Reducing Cause Isolation Using the Internet

The Internet is obviously a vast community connecting more people in new ways. The basis of progress centers on the concept of community, and what that community means. Throughout online portals like Huffington Post Impact, Facebook, and so on, nonprofits seem to be competing with each other. The economics of it all is apparent as foundations, charities, nonprofits, and the like work to secure a footing for their own cause. True there always are a limited number of resources, and a limited amount of attention from the general public, but the flexibility of the mind and the size of the heart is always endless.

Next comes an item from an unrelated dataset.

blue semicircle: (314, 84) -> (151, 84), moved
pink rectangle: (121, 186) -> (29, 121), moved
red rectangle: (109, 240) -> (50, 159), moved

The issue I bring up is that there might not be a need to work alone. Most charitable partnerships develop because they share a common goal. Even then one can question if having two is better than having one. It is supposed that each organization has their own niche and thus their own unique cause. Still though, the Internet and social media provides unique advantages to all kinds of nonprofits working together. In The School and Society, John Dewy said, "All waste is due to isolation." Dewy was not talking about wasting money or materials, but the waste of the human life to grow to a more productive end. The concept involves connecting with community and institutions beyond the school's own fixation.

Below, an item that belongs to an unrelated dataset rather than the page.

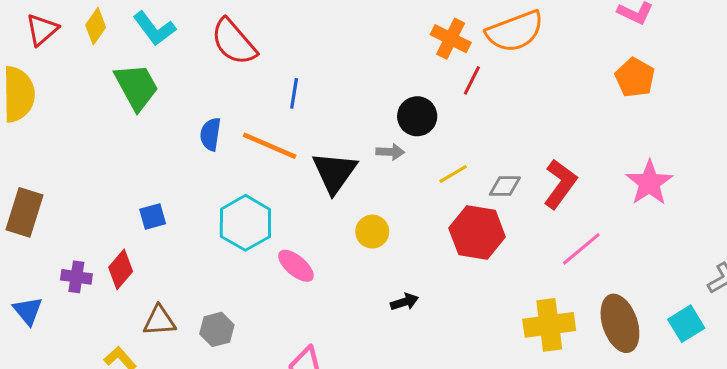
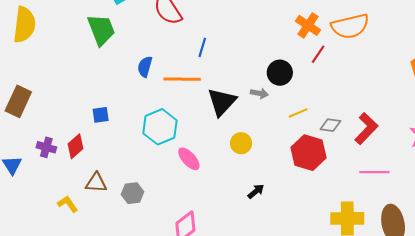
orange line: (270, 146) -> (182, 79), turned -30
pink line: (581, 249) -> (374, 172), turned 32
black arrow: (405, 302) -> (256, 191), turned -30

This idea applies to causes as much as it does to an education system. In fact, I conclude that this idea applies to any social system developed in a free market mentality. A better way to think of it is in relation to time. How can I best spend my time, energy, attention, and so on.

Charities develop in such a system today. Many work as independent entities. Yet, how can one provide water with out promoting equal rights to the water? This simple example illustrates that every movement and causes cannot succeed in isolation of other movements and causes whether active or succeeded. Understanding better how such interactions work takes a communal mentality where each charity is operating with an eye to other charities. At the same time, the followers and donors of cause must also look to understand the larger picture of cause around the world or in a certain geographic region.

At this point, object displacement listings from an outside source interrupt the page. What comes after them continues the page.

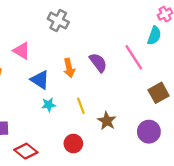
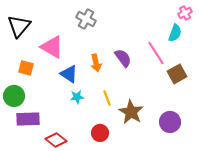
pink triangle: (22, 51) -> (52, 47), size x1.4
brown square: (159, 93) -> (177, 74), moved
brown star: (107, 121) -> (131, 112), size x1.4

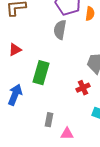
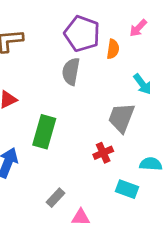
gray rectangle: (49, 120) -> (55, 198), turned 32

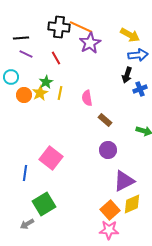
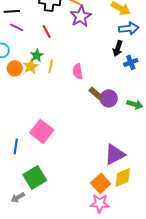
purple circle: (108, 150) -> (109, 98), moved

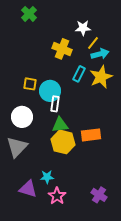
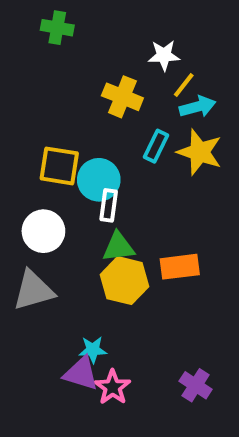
green cross: (29, 14) -> (57, 28), turned -35
yellow star: (101, 77) -> (200, 152), turned -30
yellow square: (30, 84) -> (59, 166), size x1.5
gray triangle: (17, 147) -> (34, 290), turned 30
purple triangle: (28, 189) -> (81, 373), moved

So how might the internet help this endeavor? One example is Charity Navigator where organizations are reviewed providing donors a better what to give. In this instance the nonprofit Charity Navigator cannot be isolated because of its sole mission to provide reports on a large list of nonprofits. Another example is the followings so many charities have on social media, some ranging into the millions. These followings big or small are a valuable resource in the fight against isolation. People advance thoughts and ideas through interaction. The following can be shown a level of interaction that allows for collaboration. A follower of one charity might have the idea for another. Public support and education from one charity to another is important in the drive for human good.

This is why I have started my new blog Charity Share that seeks to fight against isolation in terms of causes. The idea of the blog is to write reflections on a particular nonprofits. I ask the charity to help me promote the piece, and then I write another reflection. The concept is that the more charities I feature the more followers the blog gets, and hence the more collaboration and support I can find for more charities big and small.

In order to promote progress at the fastest rate, isolation of causes must be an active consideration. It is a task that should be taken on by every cause, every institution, and by every person. Education can only be flourished by knowledge, and knowledge is only prevalent if it is shared.